### Information shown
>>>>>

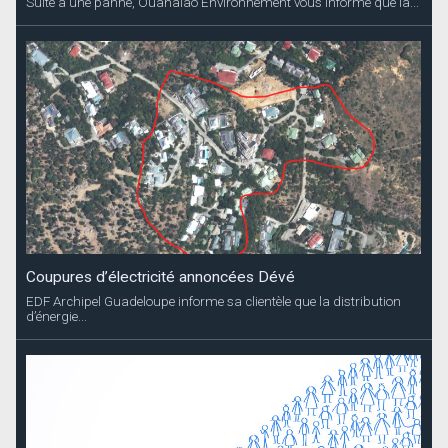
Suite à une panne, Ouanalao Environnement vous informe que la...
Coupures d’électricité annoncées Dévé
EDF Archipel Guadeloupe informe sa clientèle que la distribution
d’énergie...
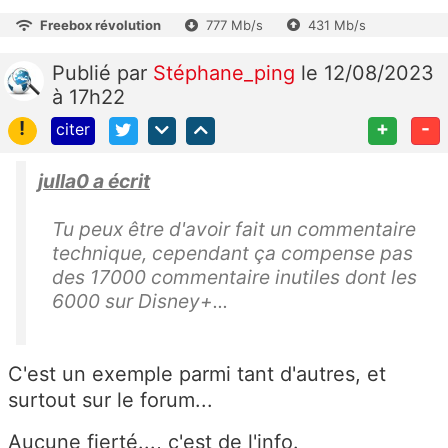
Freebox révolution
777 Mb/s
431 Mb/s
Publié
par
Stéphane_ping
le 12/08/2023
à 17h22
!
+
-
citer
julla0 a écrit
Tu peux être d'avoir fait un commentaire
technique, cependant ça compense pas
des 17000 commentaire inutiles dont les
6000 sur Disney+...
C'est un exemple parmi tant d'autres, et
surtout sur le forum...
Aucune fierté..., c'est de l'info.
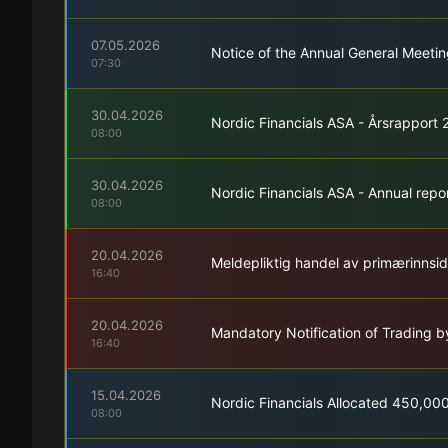
07.05.2026
Notice of the Annual General Meeti
07:30
30.04.2026
Nordic Financials ASA - Årsrapport
08:00
30.04.2026
Nordic Financials ASA - Annual repo
08:00
20.04.2026
Meldepliktig handel av primærinnsi
16:40
20.04.2026
Mandatory Notification of Trading b
16:40
15.04.2026
Nordic Financials Allocated 450,00
08:00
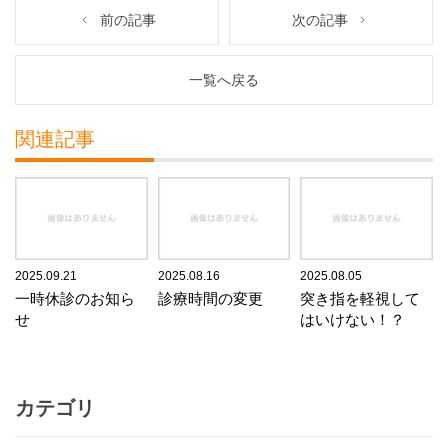
前の記事
次の記事
一覧へ戻る
関連記事
2025.09.21
2025.08.16
2025.08.05
一時休診のお知ら
診療時間の変更
突き指を軽視して
せ
はいけない！？
カテゴリ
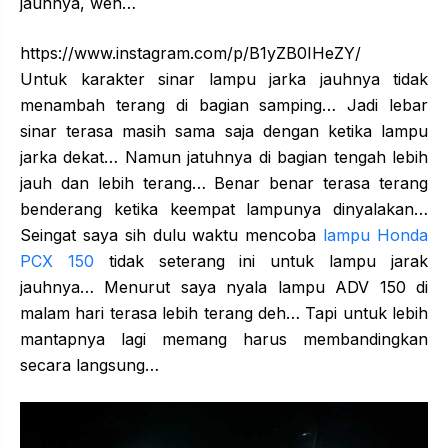
jauhnya, weh…
https://www.instagram.com/p/B1yZB0IHeZY/
Untuk karakter sinar lampu jarka jauhnya tidak
menambah terang di bagian samping… Jadi lebar
sinar terasa masih sama saja dengan ketika lampu
jarka dekat… Namun jatuhnya di bagian tengah lebih
jauh dan lebih terang… Benar benar terasa terang
benderang ketika keempat lampunya dinyalakan…
Seingat saya sih dulu waktu mencoba
lampu Honda
PCX 150
tidak seterang ini untuk lampu jarak
jauhnya… Menurut saya nyala lampu ADV 150 di
malam hari terasa lebih terang deh… Tapi untuk lebih
mantapnya lagi memang harus membandingkan
secara langsung…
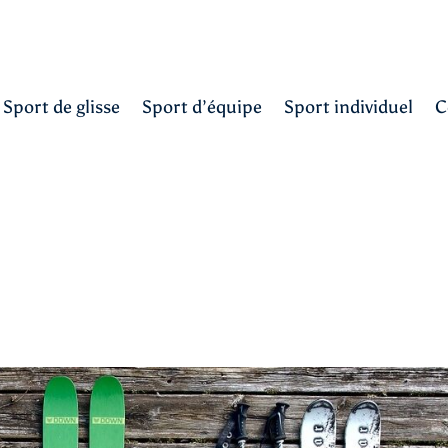
Sport de glisse
Sport d’équipe
Sport individuel
C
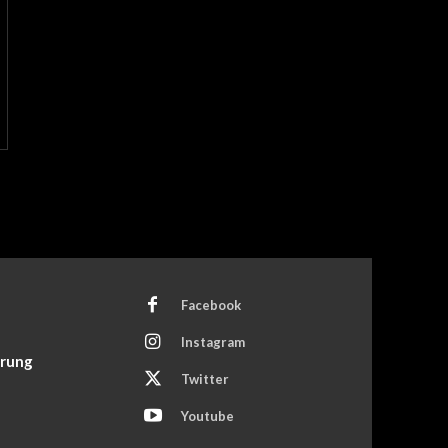
Facebook
Instagram
ärung
Twitter
Youtube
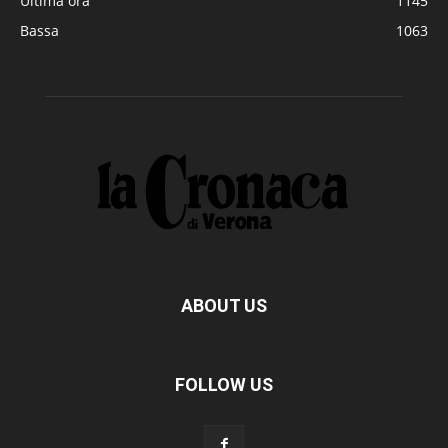
Ultima ora
1145
Bassa
1063
ABOUT US
FOLLOW US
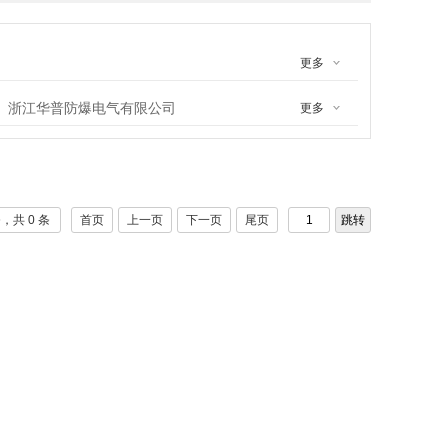
更多
浙江华普防爆电气有限公司
更多
电气有限公司
正辉照明工程有限公司
乐清朝航电器
河南油田亚盛电器有限责任公司
，共 0 条
首页
上一页
下一页
尾页
爆电器有限公司
辽宁洪江汇海防爆电器制造有限公司
淄博齐威工贸有限公司
合信防爆科技有限公司
公司
黎明防爆电器厂
公司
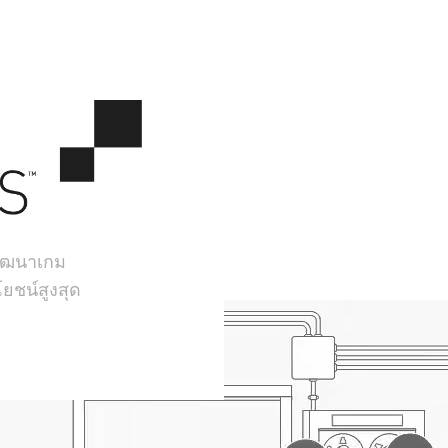
้พัฒนาเกม
ยชน์สูงสุด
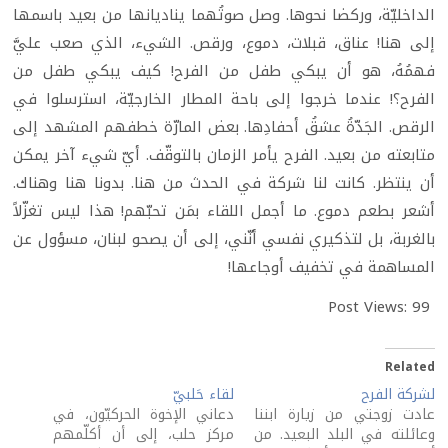
الداخليّة، وركضا نحوها. وصل صوتُهما يناديانها من بعيد باسمها
إلى هنا! عناق، قبلات، دموع، ورقص. الشيء، الذي صعب عليَّ
فهمُهُ، هو أن يبكي طفل من الفرح! كيف يبكي طفل من
الفرح؟! عندما خرجوا إلى باحة المطار الخارجيّة، استرسلوا في
الرقص. الجَدّةُ عشقُ أحفادِها. بعض المارّة خطفهم المشهد إلى
متابعته من بعيد. الفرح يأمر الزمان بالتوقّف. أيّ شيء آخر يمكن
أن ينتظر. كانت لنا شركة في الحدث من هنا. بدونا هنا وهناك.
أشعر بطعم دموع. ما أجمل اللقاء بمَن تحبّهم! هذا ليس تغزّلاً
بالغربة، بل لتذكيري نفسي أنّني، إلى أن يصحو لبنان، مسؤول عن
المساهمة في تخفيف أوجاعها!
Post Views:
99
Related
لشركة الفرح
لقاء حَلبيّ
عادت زوجتي من زيارة ابننا
دعاني الإخوة الحركيّون، في
وعائلته في البلد البعيد. من
مركز حلب، إلى أن أكلّمهم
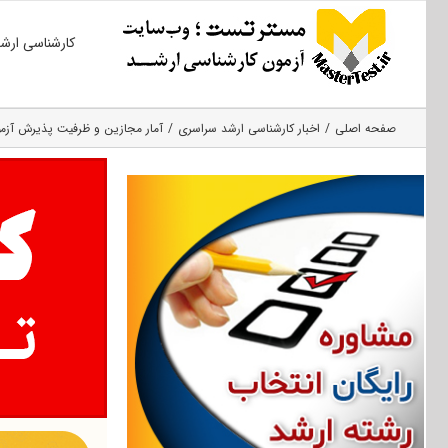
Ski
کارشناسی ارش
t
conten
صفحه اصلی
اخبار کارشناسی ارشد سراسری
آمار مجازین و ظرفیت پذیرش آزم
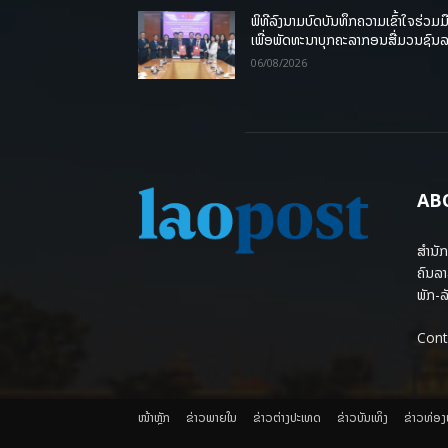
ພິທີລົງນາມບົດບັນທຶກຄວາມເຂົ້າໃຈຮ່ວມມ
ເພື່ອພັດທະນາບຸກຄະລາກອນສື່ມວນຊົນ
06/08/2026
AB
ສຳນັກ
ຄົນລາ
ພັກ-ລັ
Cont
ໜ້າຫຼັກ
ຂ່າວພາຍ​ໃນ
ຂ່າວຕ່າງປະເທດ
​ຂ່າວບັນເທິງ
​ຂ່າວທ່ອ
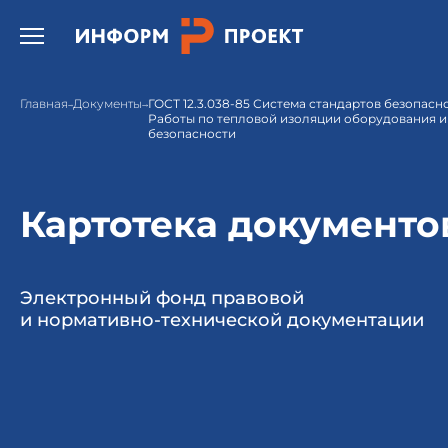
Открыть бургер меню.
Главная
Документы
ГОСТ 12.3.038-85 Система стандартов безопасно
Работы по тепловой изоляции оборудования и
безопасности
Картотека документо
Электронный фонд правовой
и нормативно-технической документации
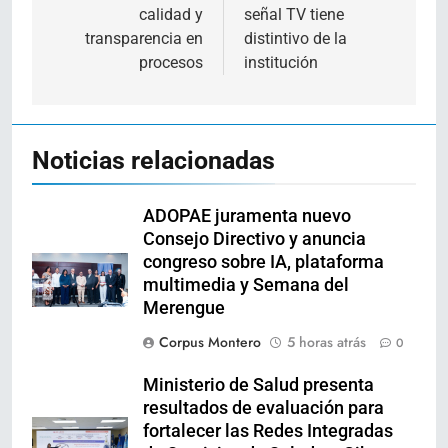
calidad y
señal TV tiene
transparencia en
distintivo de la
procesos
institución
Noticias relacionadas
ADOPAE juramenta nuevo
Consejo Directivo y anuncia
congreso sobre IA, plataforma
multimedia y Semana del
Merengue
Corpus Montero
5 horas atrás
0
Ministerio de Salud presenta
resultados de evaluación para
fortalecer las Redes Integradas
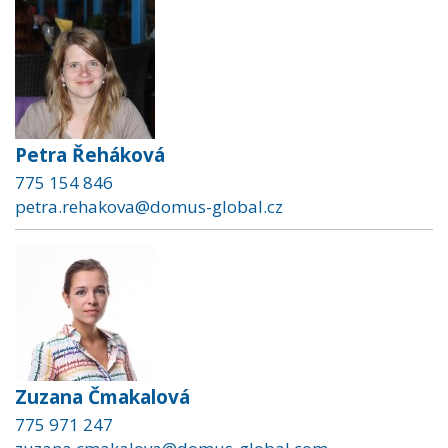
Petra Řeháková
775 154 846
petra.rehakova@domus-global.cz
Zuzana Čmakalová
775 971 247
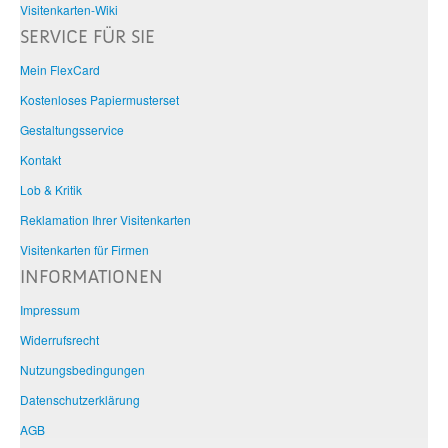
Visitenkarten-Wiki
SERVICE FÜR SIE
Mein FlexCard
Kostenloses Papiermusterset
Gestaltungsservice
Kontakt
Lob & Kritik
Reklamation Ihrer Visitenkarten
Visitenkarten für Firmen
INFORMATIONEN
Impressum
Widerrufsrecht
Nutzungsbedingungen
Datenschutzerklärung
AGB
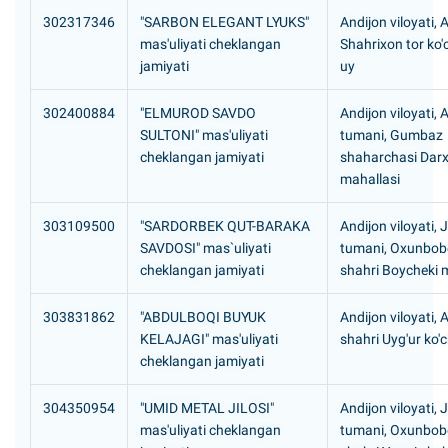
302317346
"SARBON ELEGANT LYUKS"
Andijon viloyati, 
mas'uliyati cheklangan
Shahrixon tor ko'c
jamiyati
uy
302400884
"ELMUROD SAVDO
Andijon viloyati, 
SULTONI" mas'uliyati
tumani, Gumbaz
cheklangan jamiyati
shaharchasi Dar
mahallasi
303109500
"SARDORBEK QUT-BARAKA
Andijon viloyati,
SAVDOSI" mas`uliyati
tumani, Oxunbob
cheklangan jamiyati
shahri Boycheki 
303831862
"ABDULBOQI BUYUK
Andijon viloyati, 
KELAJAGI" mas'uliyati
shahri Uyg'ur ko'
cheklangan jamiyati
304350954
"UMID METAL JILOSI"
Andijon viloyati,
mas'uliyati cheklangan
tumani, Oxunbob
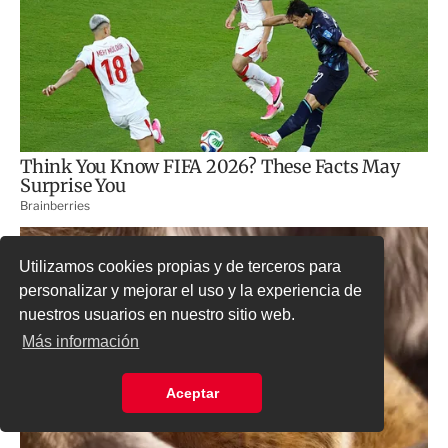
Utilizamos cookies propias y de terceros para
personalizar y mejorar el uso y la experiencia de
nuestros usuarios en nuestro sitio web.
Más información
Aceptar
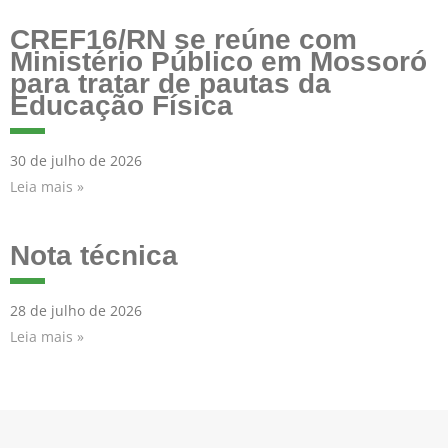
CREF16/RN se reúne com
Ministério Público em Mossoró
para tratar de pautas da
Educação Física
30 de julho de 2026
Leia mais »
Nota técnica
28 de julho de 2026
Leia mais »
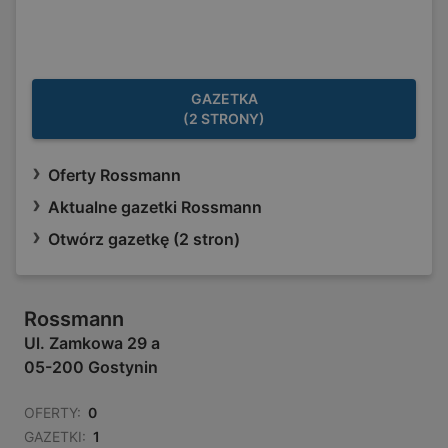
GAZETKA
(2 STRONY)
Oferty Rossmann
Aktualne gazetki Rossmann
Otwórz gazetkę (2 stron)
Rossmann
Ul. Zamkowa 29 a
05-200 Gostynin
OFERTY:
0
GAZETKI:
1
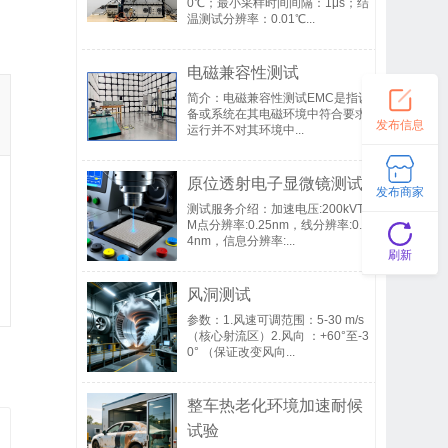
0℃；最小采样时间间隔：1μs；结
温测试分辨率：0.01℃...
电磁兼容性测试
简介：电磁兼容性测试EMC是指设
备或系统在其电磁环境中符合要求
发布信息
运行并不对其环境中...
原位透射电子显微镜测试
发布商家
测试服务介绍：加速电压:200kVTE
M点分辨率:0.25nm，线分辨率:0.1
4nm，信息分辨率:...
刷新
风洞测试
参数：1.风速可调范围：5-30 m/s
（核心射流区）2.风向 ：+60°至-3
0° （保证改变风向...
整车热老化环境加速耐候
试验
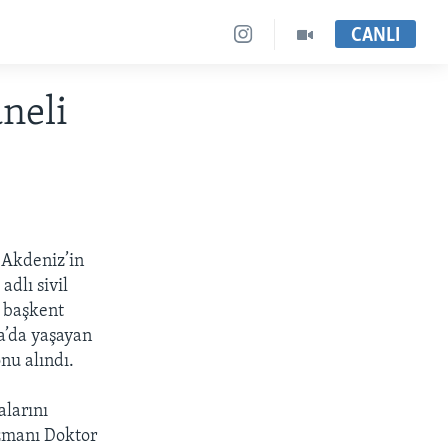
CANLI
neli
 Akdeniz’in
dlı sivil
, başkent
a’da yaşayan
nu alındı.
alarını
uzmanı Doktor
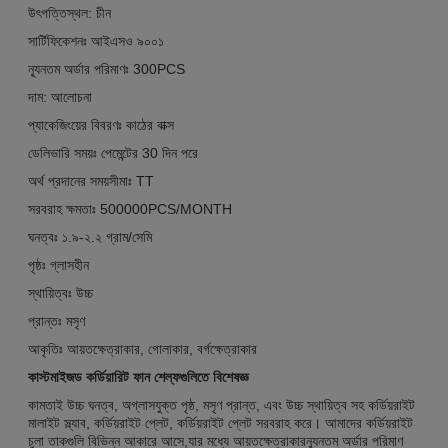
উৎপত্তিস্থল: চীন
সার্টিফিকেশনঃ আইএসও ৯০০১
ন্যূনতম অর্ডার পরিমাণঃ 300PCS
দাম: আলোচনা
প্যাকেজিংয়ের বিবরণঃ কাঠের বাক্স
ডেলিভারি সময়ঃ পেমেন্টের 30 দিন পরে
অর্থ প্রদানের সময়সীমাঃ TT
সরবরাহ ক্ষমতাঃ 500000PCS/MONTH
ঘনত্বঃ ১.৯-২.২ গ্রাম/সেমি
পৃষ্ঠঃ গ্লাসহীন
স্থায়িত্বঃ উচ্চ
প্রান্তঃ মসৃণ
আকৃতিঃ আয়তক্ষেত্রাকার, গোলাকার, বর্গক্ষেত্রাকার
কাস্টমাইজড কর্ডিয়ারিট ফান শেল্ফগুলিতে বিশেষজ্ঞ
কামতাই উচ্চ ঘনত্ব, অগ্লাসযুক্ত পৃষ্ঠ, মসৃণ প্রান্ত, এবং উচ্চ স্থায়িত্ব সহ কর্ডিয়রাইট
মালাইট স্ল্যাব, কর্ডিয়রাইট প্লেট, কর্ডিয়রাইট প্লেট সরবরাহ করে। আমাদের কর্ডিয়রাইট
চুলা তাকগুলি বিভিন্ন আকারে আসে,যার মধ্যে আয়তক্ষেত্রাকারন্যূনতম অর্ডার পরিমাণ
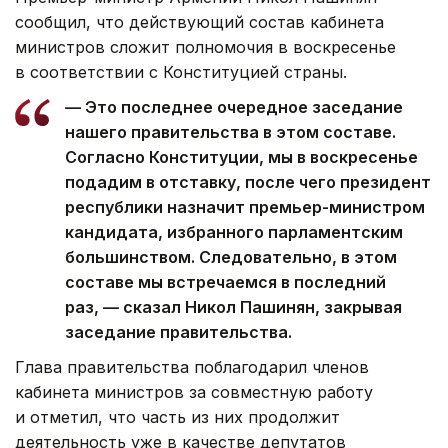
сообщил, что действующий состав кабинета
министров сложит полномочия в воскресенье
в соответствии с Конституцией страны.
— Это последнее очередное заседание
нашего правительства в этом составе.
Согласно Конституции, мы в воскресенье
подадим в отставку, после чего президент
республики назначит премьер-министром
кандидата, избранного парламентским
большинством. Следовательно, в этом
составе мы встречаемся в последний
раз, — сказал Никол Пашинян, закрывая
заседание правительства.
Глава правительства поблагодарил членов
кабинета министров за совместную работу
и отметил, что часть из них продолжит
деятельность уже в качестве депутатов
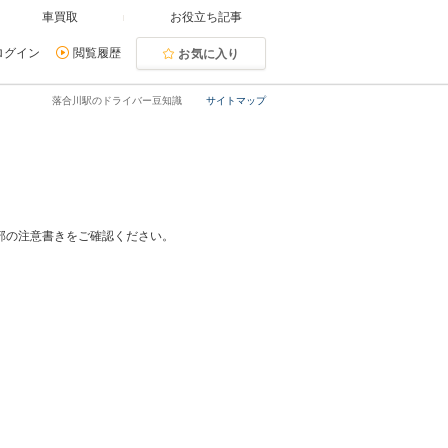
車買取
お役立ち記事
ログイン
閲覧履歴
お気に入り
落合川駅のドライバー豆知識
サイトマップ
部の注意書きをご確認ください。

<<<<<

### What the task requires
Show every line of the records above that contains the word "دموع".

### Worked solution
إلى هنا! عناق، قبلات، دموع، ورقص. الشيء، الذي صعب عليَّ
أشعر بطعم دموع. ما أجمل اللقاء بمَن تحبّهم! هذا ليس تغزّلاً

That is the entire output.